Le travail temporaire instaure une GPEC de branche

L’organisation patronale Prism’emploi ainsi que la CFDT, la CFE-CGC, l’Unsa et la CFTC ont conclu récemment un accord sur des « mesures urgentes et structurelles » en faveur de l’emploi et de la sécurisation des parcours dans la branche du travail temporaire afin de faire face aux conséquences de l’épidémie de covid-19.

Par - Le 01 septembre 2020.

Au mois de juillet 2020, l’activité du secteur était toujours inférieure de 27% à ce qu’elle était en juillet 2019. Les partenaires sociaux de la branche ambitionnent de retrouver début 2022 le niveau d’activité d’avant crise. Or, « instruits par la précédente crise de 2008, nous savons que le maintien des salariés en activité partielle et la formation réduisent les risques de licenciement, d’exclusion de l’emploi et par conséquent les difficultés de recrutement lorsque l’économie repartira », explique Isabelle Eynaud-Chevalier, déléguée générale de Prism’emploi.

Demande d’assouplissement du recours à l’intérim

L’accord du 10 juillet contient des demandes d’assouplissement des conditions de recours au travail temporaire adressées aux pouvoirs publics : délai de carence ; renouvellements de contrats ; création d’un motif « reprise d’activité covid-19 » de recours au travail temporaire.

Les signataires prévoient également une « GPEC (gestion prévisionnelle des emplois et des compétences) de branche ». Celle-ci serait déployée en deux temps. « L’Observatoire de l’intérim et du recrutement réalisera des diagnostics territoriaux ; la démarche sera ensuite dupliquée plus largement », explique Lahouari Boubekeur, secrétaire national en charge de l’intérim à la fédération des services de la CFDT. Pour l’heure, quatre territoires ont été identifiés comme prioritaires : Toulouse, St Nazaire, Sochaux et Lille. Ils accueillent en effet de nombreuses industries dont certaines très touchées par la crise (aéronautique, automobile), or plus des trois quarts des salariés intérimaires sont des ouvriers, dont près de la moitié, non qualifiés. Afin de réduire les écarts de compétences diagnostiqués, la branche mobilisera notamment le contrat de développement professionnel intérimaire (CDPI), qui ouvre sur un diplôme ou une qualification.
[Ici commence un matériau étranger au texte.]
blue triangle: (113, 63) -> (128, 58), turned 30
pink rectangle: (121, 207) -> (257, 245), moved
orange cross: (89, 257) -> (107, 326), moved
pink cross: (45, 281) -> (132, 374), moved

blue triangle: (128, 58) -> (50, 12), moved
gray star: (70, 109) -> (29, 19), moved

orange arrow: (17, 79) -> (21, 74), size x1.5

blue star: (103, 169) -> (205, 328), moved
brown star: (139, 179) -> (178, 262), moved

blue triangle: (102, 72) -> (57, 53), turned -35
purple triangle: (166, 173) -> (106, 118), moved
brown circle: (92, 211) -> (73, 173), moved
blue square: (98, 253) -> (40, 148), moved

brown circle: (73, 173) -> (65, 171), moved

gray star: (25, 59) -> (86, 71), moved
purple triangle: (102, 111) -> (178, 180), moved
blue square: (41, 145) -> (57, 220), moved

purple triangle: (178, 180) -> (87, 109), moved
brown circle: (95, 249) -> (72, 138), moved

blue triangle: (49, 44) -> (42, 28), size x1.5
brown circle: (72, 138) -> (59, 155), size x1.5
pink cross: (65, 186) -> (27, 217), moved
Co-financement branche-État

Cette GPEC est prévue pour être co-financée par la branche et par l’État. Les signataires ont demandé une convention d’engagements de développement des emplois et des compétences (Edec) au ministère du Travail. « Le dossier est à l’instruction », déclare Isabelle Eynaud-Chevalier. La branche y consacrera également une partie de sa contribution formation de 0,3% -excédant le taux de droit commun de 1%- dédiée à l’accompagnement des publics prioritaires. Mais comme les partenaires sociaux voudraient que cette enveloppe puisse être utilisée en complément des fonds publics du Plan d’investissement dans les compétences (PIC), ils demandent aux pouvoirs publics de faire évoluer sa nature juridique, qui est aujourd’hui légale mais pourrait évoluer vers une contribution conventionnelle obligatoire. « Le ministère a été réceptif à notre demande », déclare Isabelle Eynaud-Chevalier.